(Page-level text extractions)
━━━━━━━━━━
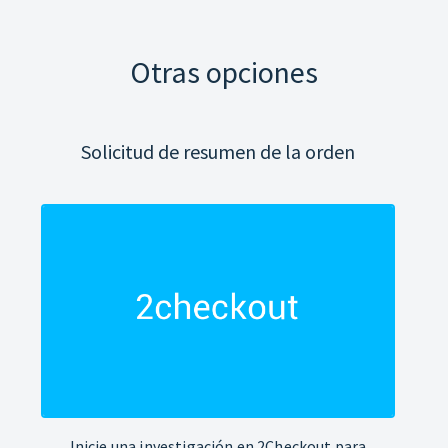
Otras opciones
Solicitud de resumen de la orden
Inicie una investigación en 2Checkout para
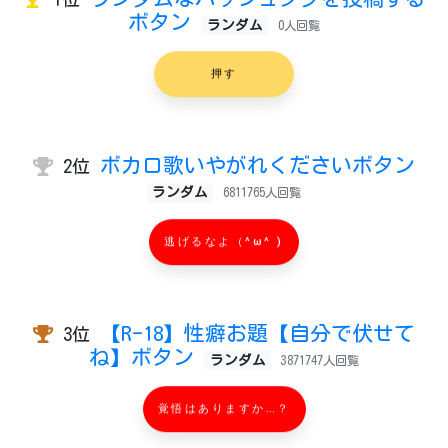
ボタン
ランダム
0人回覧
押す
ボカロ歌いやがれくださいボタン
2位
ランダム
6811765人回覧
逃げるなよ（^ω^ )
【R-18】性癖お題【自分で伏せて
3位
ね】ボタン
ランダム
3871747人回覧
覚悟はありますか…？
━━━━━━━━━━
Exercise goal:
Although the records above contain pictures, your copy should give only their text, exactly as written.

Solution to this exercise:
Otras opciones
Solicitud de resumen de la orden
Inicie una investigación en 2Checkout para
ボタン
ランダム
0人回覧
押す
ボカロ歌いやがれくださいボタン
2位
ランダム
6811765人回覧
逃げるなよ（^ω^ )
【R-18】性癖お題【自分で伏せて
3位
ね】ボタン
ランダム
3871747人回覧
覚悟はありますか…？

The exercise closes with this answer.